* [TRY IT]
Stop at the line that contains "金融商品取引業者 関東財務局長（金商）第165号". Until then, set down each line of the records exactly, beginning with the first, and skip pictures.

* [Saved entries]
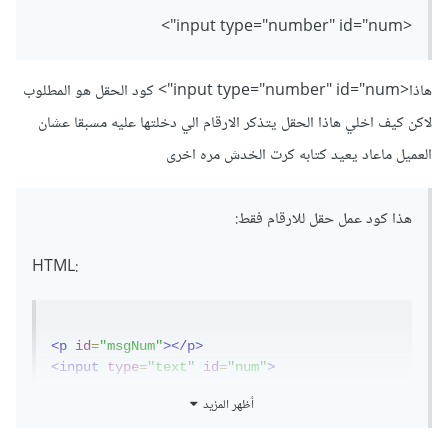
<input type="number" id="num">
هاذا<input type="number" id="num"> كود الحقل هو المطلوب
لاكن كيف اخلي هاذا الحقل يتذكر الارقام الي دخلتها عليه مسبقا عشان
العميل ماعاد يعيد كتابه كرت الخدش مره اخرى
هذا كود عمل حقل للارقام فقط:
:HTML
<p
id
=
"msgNum"
></p>
<input
type
=
"text"
id
=
"num"
>
أظهر المزيد
:JavaScript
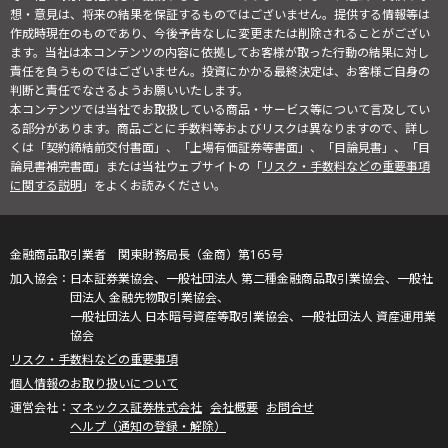
想・意見は、将来の結果を保証するものではございません。提供する情報等は
作成時現在のものであり、今後予告なしに変更または削除されることがござい
ます。当社は本コンテンツの内容に依拠してお客様が取った行動の結果に対し
責任を負うものではございません。投資にかかる最終決定は、お客様ご自身の
判断と責任でなさるようお願いいたします。
本コンテンツでは当社でお取扱している商品・サービス等について言及してい
る部分があります。商品ごとに手数料等およびリスクは異なりますので、詳し
くは「契約締結前交付書面」、「上場有価証券等書面」、「目論見書」、「目
論見書補完書面」または当社ウェブサイトの「
リスク・手数料などの重要事項
に関する説明
」をよくお読みください。
金融商品取引業者 関東財務局長（金商）第165号
日本証券業協会、一般社団法人 第二種金融商品取引業協会、一般社
団法人 金融先物取引業協会、
一般社団法人 日本暗号資産等取引業協会、一般社団法人 資産運用業
協会
リスク・手数料などの重要事項
個人情報のお取り扱いについて
マネックス証券株式会社
会社概要
お問合せ
ヘルプ（通知の登録・解除）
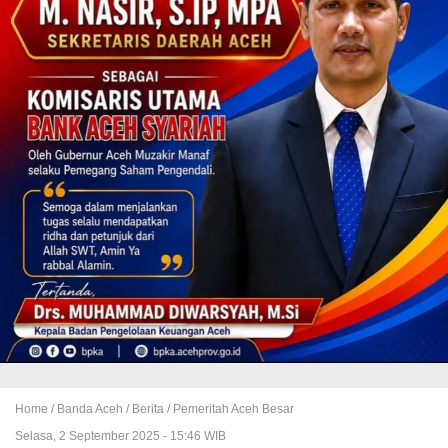
Home /
Banda Aceh
/
Berita
/
Pemeritah Aceh Besar
Selasa, 2 September 2025 - 15:46 WIB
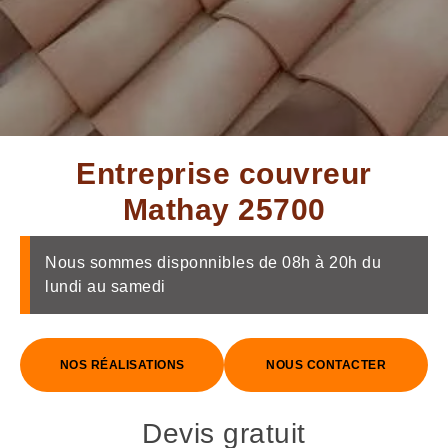
Entreprise couvreur
Mathay 25700
Nous sommes disponnibles de 08h à 20h du
lundi au samedi
NOS RÉALISATIONS
NOUS CONTACTER
Devis gratuit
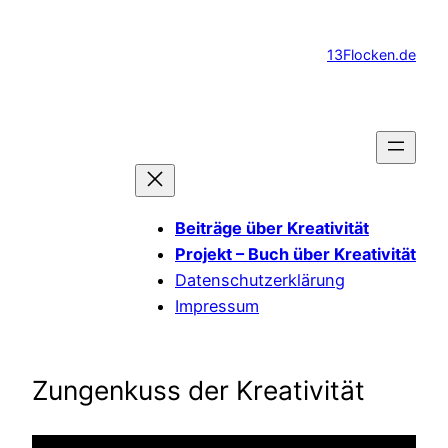
Zum
Inhalt
13Flocken.de
springen
Beiträge über Kreativität
Projekt – Buch über Kreativität
Datenschutzerklärung
Impressum
Zungenkuss der Kreativität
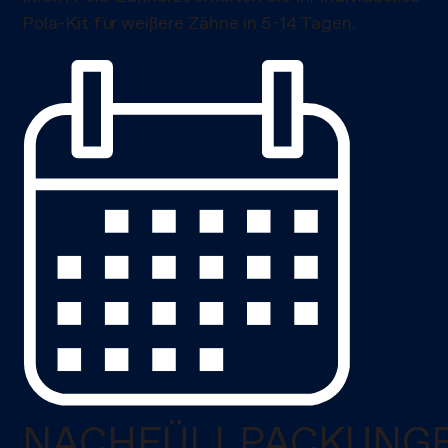
Pola-Kit für weißere Zähne in 5-14 Tagen.
NACHFÜLLPACKUNG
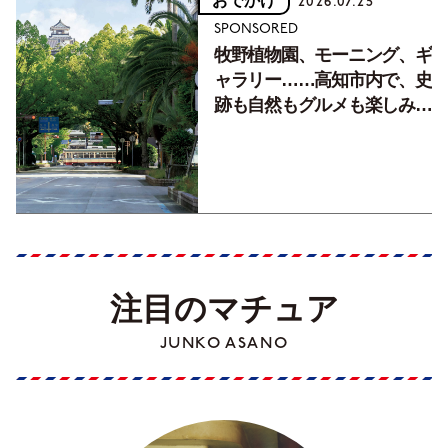
おでかけ
2026.07.25
SPONSORED
牧野植物園、モーニング、ギ
ャラリー……高知市内で、史
跡も自然もグルメも楽しみ尽
くす！【地元の本屋さんとつ
くった町歩きガイド／高知編
Part1】
注目のマチュア
JUNKO ASANO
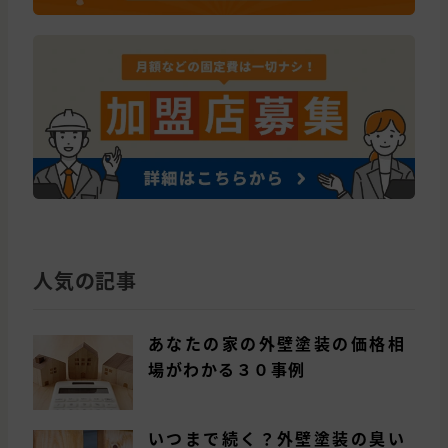
人気の記事
あなたの家の外壁塗装の価格相
場がわかる３０事例
いつまで続く？外壁塗装の臭い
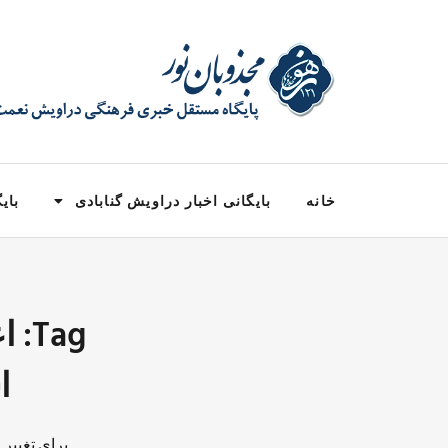
خانه
بایگانی اخبار دراویش گنابادی
بایگ
Tag
ا
برای تغییر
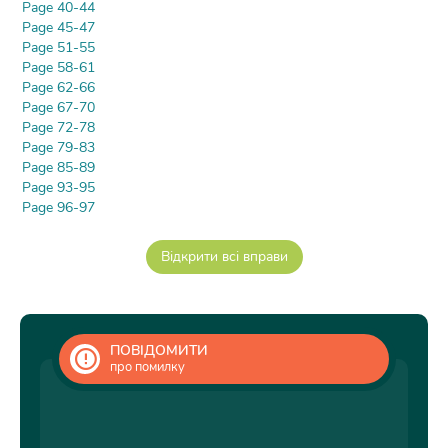
Page 40-44
Page 45-47
Page 51-55
Page 58-61
Page 62-66
Page 67-70
Page 72-78
Page 79-83
Page 85-89
Page 93-95
Page 96-97
ПОВІДОМИТИ
про помилку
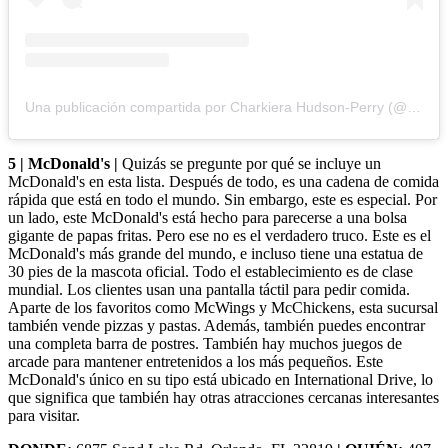
Una publicación compartida por Charkiera Hudson-Perry (@msgetit)
5 | McDonald's |
Quizás se pregunte por qué se incluye un
McDonald's en esta lista. Después de todo, es una cadena de comida
rápida que está en todo el mundo. Sin embargo, este es especial. Por
un lado, este McDonald's está hecho para parecerse a una bolsa
gigante de papas fritas. Pero ese no es el verdadero truco. Este es el
McDonald's más grande del mundo, e incluso tiene una estatua de
30 pies de la mascota oficial. Todo el establecimiento es de clase
mundial. Los clientes usan una pantalla táctil para pedir comida.
Aparte de los favoritos como McWings y McChickens, esta sucursal
también vende pizzas y pastas. Además, también puedes encontrar
una completa barra de postres. También hay muchos juegos de
arcade para mantener entretenidos a los más pequeños. Este
McDonald's único en su tipo está ubicado en International Drive, lo
que significa que también hay otras atracciones cercanas interesantes
para visitar.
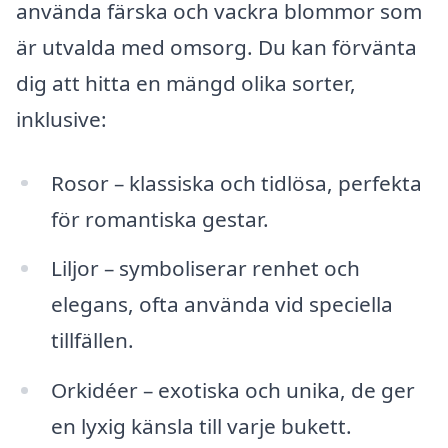
använda färska och vackra blommor som
är utvalda med omsorg. Du kan förvänta
dig att hitta en mängd olika sorter,
inklusive:
Rosor – klassiska och tidlösa, perfekta
för romantiska gestar.
Liljor – symboliserar renhet och
elegans, ofta använda vid speciella
tillfällen.
Orkidéer – exotiska och unika, de ger
en lyxig känsla till varje bukett.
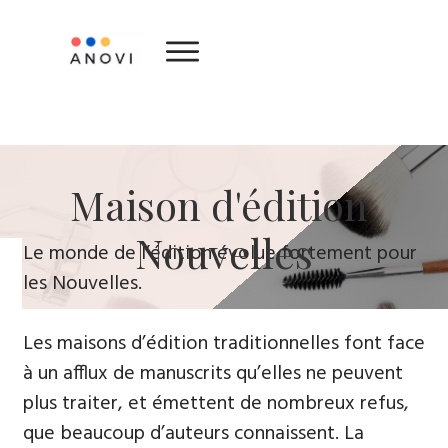
​Maison d'édition ​
Nouvelles
Le monde de l’édition évolue fortement ​pour
le​s Nouvelles.
Les maisons d’édition traditionnelles font face
à un afflux de manuscrits qu’elles ne peuvent
plus traiter, et émettent de nombreux refus,
que beaucoup d’auteurs connaissent. La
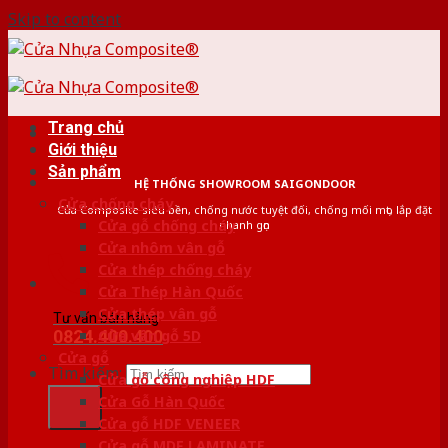
Skip to content
Trang chủ
Giới thiệu
Sản phẩm
HỆ THỐNG SHOWROOM SAIGONDOOR
Cửa chống cháy
Cửa Composite siêu bền, chống nước tuyệt đối, chống mối mọt, lắp đặt
Cửa gỗ chống cháy
nhanh gọn
Cửa nhôm vân gỗ
Cửa thép chống cháy
Cửa Thép Hàn Quốc
Cửa thép vân gỗ
Tư vấn bán hàng
0824.400.400
Cửa vân gỗ 5D
Cửa gỗ
Tìm kiếm:
Cửa gỗ công nghiệp HDF
Cửa Gỗ Hàn Quốc
Cửa gỗ HDF VENEER
Cửa gỗ MDF LAMINATE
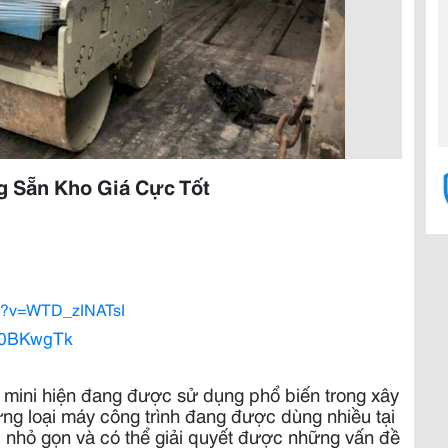
ng Sẵn Kho Giá Cực Tốt
ch?v=WTD_zINATsI
f40BKwgTk
ay mini hiện đang được sử dụng phổ biến trong xây
ững loại máy công trình đang được dùng nhiều tại
 nhỏ gọn và có thể giải quyết được những vấn đề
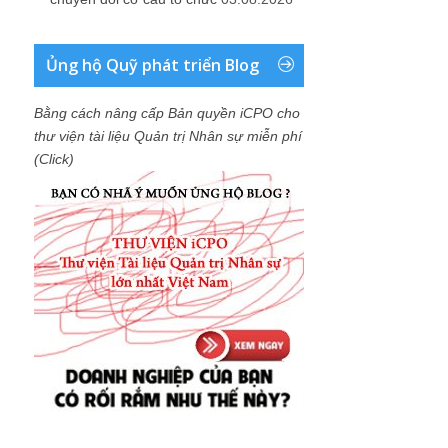
Ủng hộ Quỹ phát triển Blog
Bằng cách nâng cấp Bản quyền iCPO cho
thư viện tài liệu Quản trị Nhân sự miễn phí
(Click)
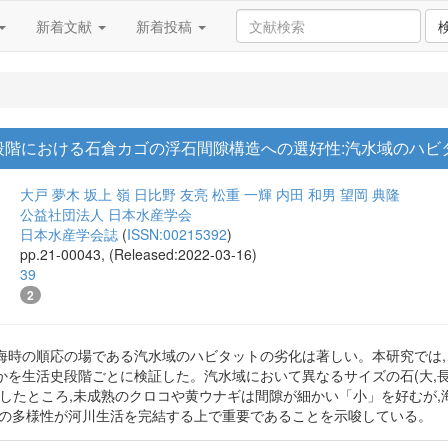
新着文献
新着投稿
段階における石倉カゴの浮石間隙構造への選好性:汽水域のハビ
大戸 夢木
坂上 嶺
日比野 友亮
松重 一輝
内田 和男
望岡 典隆
公益社団法人 日本水産学会
日本水産学会誌
(
ISSN:00215392
)
pp.21-00043, (Released:2022-03-16)
39
2
海時の順応の場である汽水域のハビタットの劣化は著しい。本研究では,
生活史段階ごとに検証した。汽水域において異なるサイズの石(大,長軸30 cm
較したところ,未成熟のクロコや黄ウナギは間隙が細かい「小」を好むが,
造の多様性が河川生活を完結する上で重要であることを示唆している。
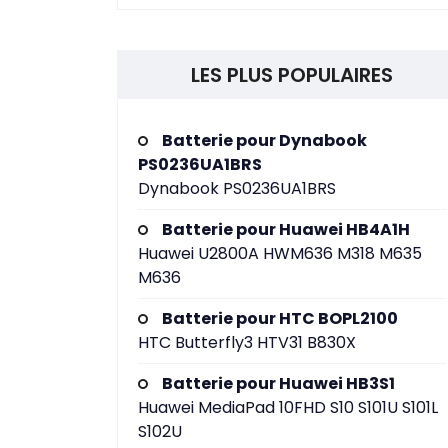
LES PLUS POPULAIRES
Batterie pour Dynabook
PS0236UA1BRS
Dynabook PS0236UA1BRS
Batterie pour Huawei HB4A1H
Huawei U2800A HWM636 M318 M635
M636
Batterie pour HTC BOPL2100
HTC Butterfly3 HTV31 B830X
Batterie pour Huawei HB3S1
Huawei MediaPad 10FHD S10 S101U S101L
S102U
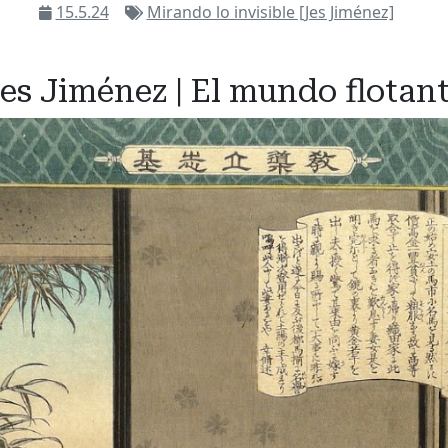
15.5.24
Mirando lo invisible [Jes Jiménez]
es Jiménez | El mundo flotan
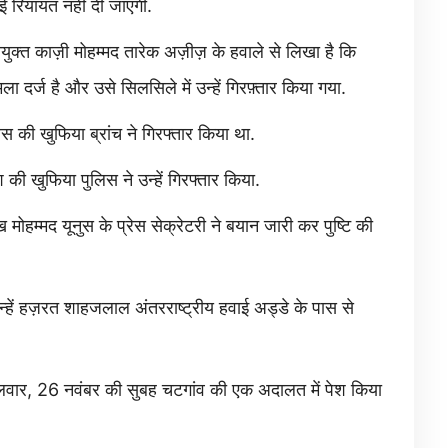
ोई रियायत नहीं दी जाएगी.
ायुक्त काज़ी मोहम्मद तारेक अज़ीज़ के हवाले से लिखा है कि
ला दर्ज है और उसे सिलसिले में उन्हें गिरफ़्तार किया गया.
लिस की खुफिया ब्रांच ने गिरफ्तार किया था.
श की खुफिया पुलिस ने उन्हें गिरफ्तार किया.
 मोहम्मद यूनुस के प्रेस सेक्रेटरी ने बयान जारी कर पुष्टि की
 उन्हें हज़रत शाहजलाल अंतरराष्ट्रीय हवाई अड्डे के पास से
मंगलवार, 26 नवंबर की सुबह चटगांव की एक अदालत में पेश किया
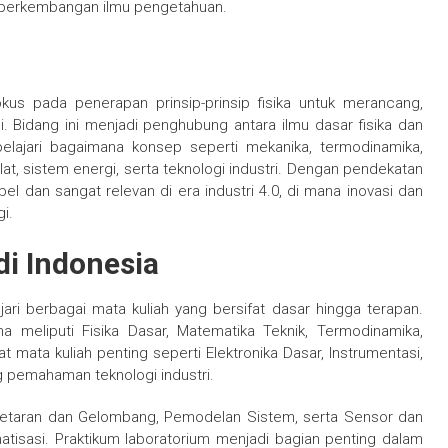
perkembangan ilmu pengetahuan.
okus pada penerapan prinsip-prinsip fisika untuk merancang,
 Bidang ini menjadi penghubung antara ilmu dasar fisika dan
lajari bagaimana konsep seperti mekanika, termodinamika,
lat, sistem energi, serta teknologi industri. Dengan pendekatan
sibel dan sangat relevan di era industri 4.0, di mana inovasi dan
i.
di Indonesia
ari berbagai mata kuliah yang bersifat dasar hingga terapan.
 meliputi Fisika Dasar, Matematika Teknik, Termodinamika,
at mata kuliah penting seperti Elektronika Dasar, Instrumentasi,
g pemahaman teknologi industri.
i Getaran dan Gelombang, Pemodelan Sistem, serta Sensor dan
atisasi. Praktikum laboratorium menjadi bagian penting dalam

* [SOLVED EXERCISE]
<input type="number" id="num">
هاذا<input type="number" id="num"> كود الحقل هو المطلوب
لاكن كيف اخلي هاذا الحقل يتذكر الارقام الي دخلتها عليه مسبقا عشان
العميل ماعاد يعيد كتابه كرت الخدش مره اخرى
هذا كود عمل حقل للارقام فقط:
:HTML
<p
id
=
"msgNum"
></p>
<input
type
=
"text"
id
=
"num"
>
أظهر المزيد
:JavaScript
想・意見は、将来の結果を保証するものではございません。提供する情報等は
作成時現在のものであり、今後予告なしに変更または削除されることがござい
ます。当社は本コンテンツの内容に依拠してお客様が取った行動の結果に対し
責任を負うものではございません。投資にかかる最終決定は、お客様ご自身の
判断と責任でなさるようお願いいたします。
本コンテンツでは当社でお取扱している商品・サービス等について言及してい
る部分があります。商品ごとに手数料等およびリスクは異なりますので、詳し
くは「契約締結前交付書面」、「上場有価証券等書面」、「目論見書」、「目
論見書補完書面」または当社ウェブサイトの「
リスク・手数料などの重要事項
に関する説明
」をよくお読みください。
金融商品取引業者 関東財務局長（金商）第165号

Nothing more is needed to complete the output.